The countries making up the UK, the island of Ireland and the Channel Islands have all upgraded their respective Covid-19 contract-tracing apps, enhancing them to improve accuracy, capability and interoperability.
Across England and Wales, the NHS contact-tracing app developed by the UK arm of Swiss software firm Zühlke Engineering and officially launched on 24 September, and which has now been downloaded 19 million times by about 40% of eligible smartphone owners, has undergone its first in-field upgrade to increase the app’s accuracy in identifying close contacts and remove unnecessary exposure notifications to improve communications for app users.
The NHS app is now said to be able to estimate better the distance between users to increase the accuracy of close contact notifications that it sends out. The NHS says the app’s accuracy will be even better than at launch. Working in collaboration with scientists from the Alan Turing Institute to utilise the latest version of the Google/Apple API at the heart of its decentralised nature, it claims that it is the only app globally to have innovated its underlying technology to exploit this latest API update.
This is said to improve the estimation of distance via Bluetooth, further helping to break chains of transmission. This means it can better assess whether someone is at risk of having caught the virus, and therefore needs to isolate.
The app uses a combination of distance, proximity and infectiousness of a contact to calculate the risk threshold at which someone is notified to self-isolate. The latest update uses technology to better measure distance, which means the NHS can reduce the number of low-risk contacts notified to self-isolate without impacting the number of high-risk contacts notified to self-isolate.
This, said the NHS, means that those who are notified by the app to self-isolate are at high risk and should isolate to break the chain of transmission and control the spread of the virus. The NHS also noted that the risk threshold is not static – it can be turned up or down and will be kept under review and changed periodically to reflect the stage of the pandemic. The update will also lower the threshold set to notify users at risk of having caught the virus to self-isolate.
The update also addresses the issue of “ghost” exposure notifications, which were reported following the September launch. The updates were sent by Google and Apple when the app interacted with the API, improving the clarity of app communications. By removing these unnecessary “ghost” exposure notifications, the NHS says it will be clearer to app users that they only need to self-isolate when instructed to do so by the app. The new update will be available immediately on all eligible Android phones, and iPhones running on operating system iOS 3.7 or above.
The NHS has issued a guarantee that the updates in the app have been designed with user privacy in mind, so it tracks the virus, not people, and uses the latest in data security technology to protect privacy. The system generates a random ID for an individual’s device, which can be exchanged between devices via Bluetooth (not GPS). These unique random IDs regenerate frequently to add an extra layer of security and preserve anonymity.
The app does not hold personal information such as names, addresses or dates of birth, and only requires the first half of a postcode to manage local outbreaks. No personal data is shared with the government, police or the NHS.
Commenting on the upgrades, NHS Test and Trace director of product Gaby Appleton said: “The team behind the app are continually working to improve its accuracy and user experience, to make it as simple as possible to keep people safe. We are thrilled that over 19 million people have chosen to download the app to help protect their loved ones while preserving their privacy, and that over 680,000 QR codes have been created by businesses to support digital contact tracing.

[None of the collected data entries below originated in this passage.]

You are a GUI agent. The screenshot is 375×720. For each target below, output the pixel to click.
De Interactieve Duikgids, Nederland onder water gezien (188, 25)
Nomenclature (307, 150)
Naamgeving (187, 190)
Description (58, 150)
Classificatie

“This update builds on that success by increasing accuracy, and also removing ‘ghost’ exposure notifications, meaning users will only be notified if they need to self-isolate. The more people who use the app, the better it works, so I encourage all those who have not yet downloaded the app to do so.”
The England and Wales app is also set to become interoperable with contact-tracing apps in Scotland, Northern Ireland, Jersey and Gibraltar. When interoperability is implemented, if an app user tests positive for Covid-19, they can choose to upload the anonymous keys their phone has been exchanging with other phones, so that alerts can be sent to other app users in the UK, Jersey and Gibraltar.
The apps in Scotland, Northern Ireland, Jersey and Gibraltar, as well as that in the Republic of Ireland, use underlying source code developed by Irish software developer NearForm and open sourced by the Irish government to the Linux Foundation Public Health under the Covid Green project.
“Covid-19 doesn’t recognise borders and we are seeing more countries and states collaborate in this effort to provide an additional layer of protection for people travelling between jurisdictions,” said NearForm CEO Cian Ó Maidín, on the linking of apps between Scotland, Northern Ireland and Jersey. “The app puts the power into people’s hands to protect themselves and others while helping to slow the spread of Covid-19.”
The Irish app is one of three national apps in the initial launch of the European interoperability gateway. This is designed to ensure that EU contact-tracing apps will work seamlessly across borders and so users will only need to install one app and will still be able to report a positive infection test or receive an alert, even if they travel to another EU member state.